Gelet op het bovenstaande deelt het kabinet de opmerkingen van de Afdeling dat het pakket Belastingplan bij voorkeur bestaat uit maatregelen waar een wezenlijk budgettair belang mee gemoeid is en dat afzonderlijke wetsvoorstellen – waarvan inwerkingtreding aan het begin van het kalenderjaar wenselijk is – onderdeel kunnen zijn van dit pakket. Hoewel de Afdeling terecht opmerkt dat op het gebied van toeslagen voortvarendheid in de wetgeving geboden is deelt het kabinet de constatering van de Afdeling dat voor de wetsvoorstellen inzake Douane en Toeslagen geen absolute noodzaak geldt voor inwerkingtreding per 1 januari 2022. In navolging van het advies van de Afdeling heeft het kabinet daarom besloten de wetsvoorstellen Wet hersteloperatie toeslagen en Wet versterking grondslag cameratoezicht Douane uit het pakket Belastingplan te halen.

b.
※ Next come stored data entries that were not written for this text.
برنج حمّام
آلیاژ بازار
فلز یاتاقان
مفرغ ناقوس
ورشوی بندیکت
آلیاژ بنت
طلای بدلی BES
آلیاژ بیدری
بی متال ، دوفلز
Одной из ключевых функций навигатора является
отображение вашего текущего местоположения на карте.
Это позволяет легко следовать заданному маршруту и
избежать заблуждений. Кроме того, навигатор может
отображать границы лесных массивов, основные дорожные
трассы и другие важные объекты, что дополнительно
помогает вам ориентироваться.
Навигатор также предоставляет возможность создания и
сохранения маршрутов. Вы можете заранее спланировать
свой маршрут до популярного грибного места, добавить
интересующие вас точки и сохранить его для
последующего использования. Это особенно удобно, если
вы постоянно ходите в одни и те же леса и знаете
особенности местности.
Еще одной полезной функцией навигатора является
Verzamelwet of separaat wetsvoorstel

De Afdeling wijst terecht op de algemene redenen die aanleiding kunnen geven om meerdere inhoudelijke onderwerpen in één (verzamel)wetsvoorstel op te nemen. Het kabinet erkent ook dat het opnemen van onderwerpen in één verzamelwetsvoorstel ertoe kan leiden dat het parlement in mindere mate in staat wordt gesteld een separaat politiek oordeel te vellen over de eigenstandige wetsvoorstellen. Om die redenen neemt het kabinet het advies van de Afdeling ter hand en worden de voorgestelde maatregelen inzake de aandelenoptierechten en de delegatiegrondslagen schrijnende gevallen als separate wetsvoorstellen in het pakket Belastingplan ingediend. Op deze wijze wordt het parlement de mogelijkheid geboden deze onderwerpen van een separaat politiek eindoordeel te voorzien.
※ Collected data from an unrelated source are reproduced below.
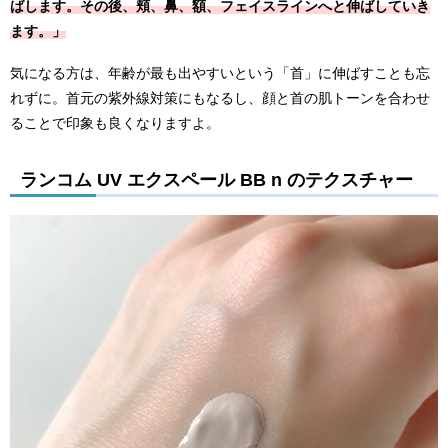
ばします。その後、頬、鼻、額、フェイスラインへと伸ばしていき
ます。」
気になる方は、年齢が最も出やすいという「首」に伸ばすことも忘
れずに。首元の紫外線対策にもなるし、顔と首の肌トーンを合わせ
ることで印象も良くなりますよ。
ランコム UV エクスペール BB n のテクスチャー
2. Goedkeurende beleidsregels

De laatste tijd constateert de Afdeling een toenemend gebruik van goedkeurende beleidsbesluiten die nadat ze in de praktijk al volledig worden toegepast vervolgens worden gecodificeerd. Zij noemt voor het onderhavige pakket Belastingplan 2022 de volgende maatregelen:

1. vrijstelling subsidie vaste lasten en subsidie financiering vaste lasten startende MKB-ondernemingen (COVID-19);

2. verruiming vrije ruimte (COVID-19);

3. toepassen verlaagd tarief overdrachtsbelasting bij onvoorziene omstandigheden;

4. toepassen «starters»-vrijstelling overdrachtsbelasting bij twee verkrijgingen op één dag;

5. uitbreiding van het overgangsrecht Postcoderoosregeling;

6. een gedeelte van de aanpassing van de eigenwoningregeling;

7. teruggave van belasting van personenauto’s en motorrijwielen voor motorrijtuigen waarvan later blijkt dat geen gebruik zal worden gemaakt van de weg;

8. acht beleidsbesluiten in de sfeer van de kinderopvangtoeslag.

Deze gang van zaken geeft de Afdeling aanleiding tot het maken van een opmerking over het gebruik van beleidsregels. Voor specifieke inhoudelijke opmerkingen over de wetgeving verwijst de Afdeling naar de adviezen bij de desbetreffende wetsvoorstellen.

In de fiscaliteit wordt veelvuldig gebruik gemaakt van beleidsregels. De beleidsregels van de Staatssecretaris kunnen worden onderverdeeld in interpretatieve en goedkeurende beleidsbesluiten. In interpretatieve besluiten geeft de Staatssecretaris, in het belang van de rechtseenheid en rechtszekerheid, aan hoe bestaande wetgeving naar zijn mening moet worden uitgelegd. Bij goedkeurende beleidsbesluiten gaat het daarentegen in feite om een uitleg die juist afwijkt van de bestaande wetgeving. Op die (per definitie begunstigende) goedkeuringen kunnen belastingplichtigen zich vervolgens beroepen.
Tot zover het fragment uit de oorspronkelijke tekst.